Using templates leads to faster code, so the hash in collections can be templated. But templates slow down compilation and inflate binary size. Built-i AAs have a handy syntax, so they get used more often, even where you put only 6 items into them. So I'd like built-in AAs to be optimized for a very small number of items too. There are several ways to do this. Built-in AAs must be the most general and very flexible, easy to use, and not bug-prone. I don't need built-in AAs to be the faster ones, or the ones the use the less memory. This is an optimization, so for such more demanding needs I can use the HashMap from the collections module.

So a good thing of built-in AAs is that they don't inflate code a lot, and the compilation is fast, so they can be used everywhere in the program performance in both speed and memory isn't critical (and this happens).

I like how the current AA design never degenerate to an O(n^2) behaviour (Python dicts are much faster than the current D AAs but Python dicts in corner cases go quadratic). But this quality has the disadvantage of requiring a opCmp too to items that I want to put in an AA (because final chaining is resolved with an ordered tree), while in Python and other languages I need just an opEq and an opHash.

Regarding the iteration, I'd like the design used in Python3, where keys and values (and items, that are pairs, if you want) return a small iterable object that's a view to the dict. I may also want methods that return a true array of values/items/keys as now, because once in a while you need this too (Python3 doesn't have this, and you need to do list(d.keys())).
The keys() returns an light immutable set object, this is very good and very handy. Doing set operations is a godsend in certain kinds of code.

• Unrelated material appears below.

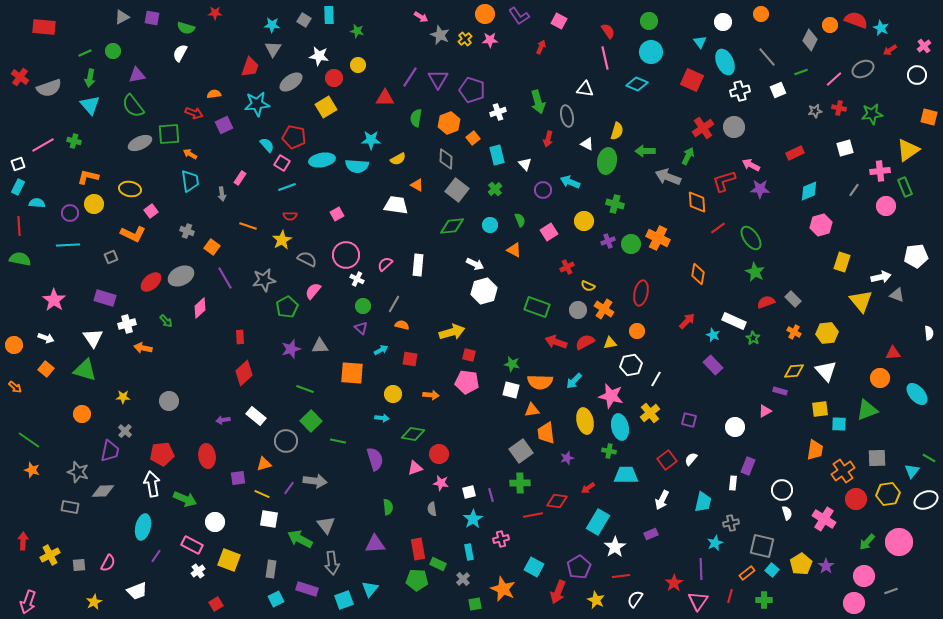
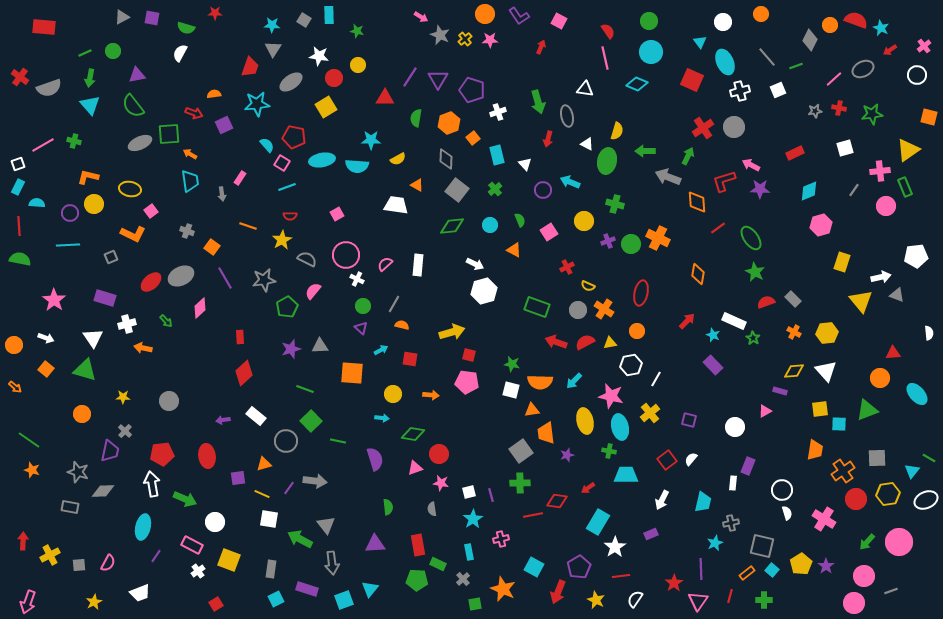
green line at (801, 72): moved 5 px left, 6 px up
purple star at (567, 458): moved 3 px up
red rectangle at (418, 549): moved 4 px up
white trapezoid at (137, 591): moved 3 px right, 2 px down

To delete an key-value another possible syntax is:
delete d[key]
But d.delete(key) too is acceptable.

LDC compiler is able to optimize away the double lookups if they are done nearby, so it's even possible for the "in" to return a boolean. (But I like to have both !in and !is too).

I don't use .rehash often, and it takes some time to run. So I don't know how much useful it is.

I need a .clear method too. And maybe a .copy too. AAs *must* support opEqual too, as in LDC, because I have to know when a function returns the correct AA inside unittests.
(Python dicts even support opCmp, but this is a little tricky, and less useful, so this can be omitted).
This features don't require 100 lines of code, but they make AAs quite more useful and handy.

A method like Python .get(key[, default]) is quite useful, it returns default if the key is missing. In D probably the default can't be optional.

fromkeys, update (and maybe pop and popitem too) methods can be useful, see Python docs: 
http://docs.python.org/library/stdtypes.html#dict
.update can also be written as ~, but there it works only with another AA, and it's not commutative.

I'd like to have a literal for an empty AA, I use AA!(K,V) in my dlibs.

An old idea: If the value of an AA is of type void, the AA may not allocate memory for them, so the AA becomes a set (and it needs few basic set operations, with operator overload).

I may like an AA to be false when empty.

I'd like to have a standard way to, given a pointer to a AA value, return its key. I have a function that does this in my dlibs (module "extra") but it's not officially, so it will break when the AA implementation will change. This is useful if I want to implement a richer data structure on top of built-in AAs, for example an "ordered AA" that when iterated on, yields items in the same order as the insertion order, so values are kept linked in a double linked list, to do this and keep the data structure flexible I need to know a key given a pointer to a value.

I may like a "freeze" method that turns an AA into an immutable one. Ruby has this.

A .reserve method may be useful to speed up AA creation when you know you have to add tons of pairs.

I'd really like the "default" iteration on an AA to yield its keys, instead of values as currently done. Because if I have a key I can find its value, while the opposite is not possible, so having keys is much more useful. This is true in Python too. In my dlibs all iterables and functions behave like this. The current D design is just a design mistake ad Walter was wrong on this.

Reducing the number of small memory allocations done by the AAs currently used may be positive. Making them a little more precise for the GC will be very good as D matures.

The management of AAs at compile-time can be better. Having literals that work at compile time, or compile-time functions used to create runtime AAs is positive. It can even be possible to use perfect hashes for immutable AAs built at compile time.

Bye,
bearophile